She looked at the men. She saw the suppressed grins on the solemn faces. She inclined her head, in acknowledgement. She stood for a moment, head bowed, as if she were accepting a verdict, knowing that the verdict applied to her, to every man in the room and to the world beyond the walls of the building.
“Thank you,” she said.
Most of the men had seen her many times. Looking at her, as she raised her head, many of them thought -- in astonishment and for the first time -- that the face of their Operating Vice-President was the face of a woman and that it was beautiful.
Someone in the back of the crowd cried suddenly, cheerfully, “To hell with Jim Taggart!”
An explosion answered him. The men laughed, they cheered, they broke into applause. The response was out of all proportion to the sentence. But the sentence had given them the excuse they needed. They seemed to be applauding the speaker in insolent defiance of authority. But everyone in the room knew who it was that they were cheering.

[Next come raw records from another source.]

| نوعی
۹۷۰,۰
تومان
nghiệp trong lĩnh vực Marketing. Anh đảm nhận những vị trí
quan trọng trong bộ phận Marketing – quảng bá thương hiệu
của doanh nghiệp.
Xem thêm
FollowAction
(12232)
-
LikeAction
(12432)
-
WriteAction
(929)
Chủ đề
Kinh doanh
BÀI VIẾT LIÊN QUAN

She raised her hand. “We’re too early, “ she said, laughing. “Wait till a week from today. That’s when we ought to celebrate. And believe me, we will!”

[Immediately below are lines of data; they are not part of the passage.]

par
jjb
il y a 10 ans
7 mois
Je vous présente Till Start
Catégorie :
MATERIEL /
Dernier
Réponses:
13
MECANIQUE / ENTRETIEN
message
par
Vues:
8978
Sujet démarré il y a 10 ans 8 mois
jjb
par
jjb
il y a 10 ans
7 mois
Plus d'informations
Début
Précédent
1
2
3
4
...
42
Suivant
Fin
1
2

I cried when I read this part of the book. It moved me because I could feel the desire of the men to do what they were trained to do. Run a train. They simply wanted a job and the chance to do something that hadn't been done before. You could feel the excitement as they imagined running a train over a brand new bridge, made of something the world had never seen before.

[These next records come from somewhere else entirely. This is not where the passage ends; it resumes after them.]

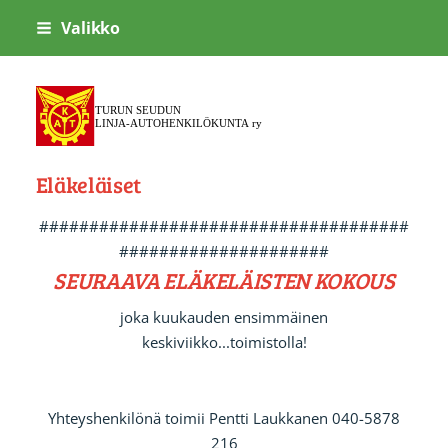
Siirry
Valikko
sivun
sisältöön
Turun Seudun Linja-autohenki
Eläkeläiset
#####################################
#####################
SEURAAVA ELÄKELÄISTEN KOKOUS
joka kuukauden ensimmäinen
keskiviikko...toimistolla!
Yhteyshenkilönä toimii Pentti Laukkanen 040-5878
216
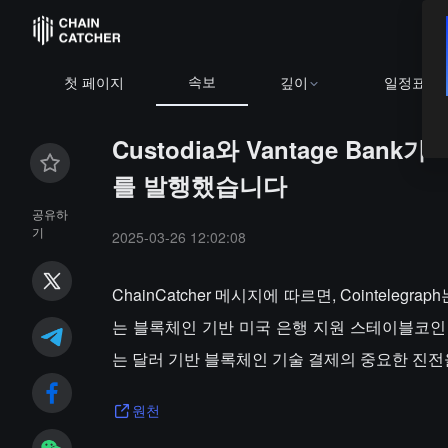
속보
첫 페이지
깊이
일정표
Custodia와 Vantage Ba
를 발행했습니다
공유하
기
2025-03-26 12:02:08
ChainCatcher 메시지에 따르면, Cointelegr
는 블록체인 기반 미국 은행 지원 스테이블코인
는 달러 기반 블록체인 기술 결제의 중요한 진전
원천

This is the type of spirit that built America. It was a "can-do attitude," not a "can't do." The character of Dagny, Henry Rearden, and to an extent, Francisco D'Anconia (who had the spirit at first but is now involved in a struggle to overthrow the "moochers" and "looters" of society) all celebrate the accomplishments of the human spirit. Ayn Rand grew up under the suffocation of communism in Russia. She knew firsthand the experience of control, stifling creativity and progress. You can tell in her writing that she loves America.
She has no use for those who feed off the success of others while damning them for that success. She calls such people "moochers" and "looters." Henry Reardon, for example, has his extended family of a mother and brother living with he and his wife. His brother, is unemployed. However, he is involved in some kind of an organization that condemns successful businessmen like his own brother. In fact, I was stunned by a part of the book that had the brother complaining that he couldn't raise funds for this group and his brother generously offered to give him a check for $10,000. (This book was written in the 1950's, so that sum of money was worth even more then than today.) The brother was sullen as he grudgingly accepted, then had the gall to ask if the money could be given to him in cash since he didn't want the group to know the money came from Rearden Steel. Rearden's family is a perfect example of moochers.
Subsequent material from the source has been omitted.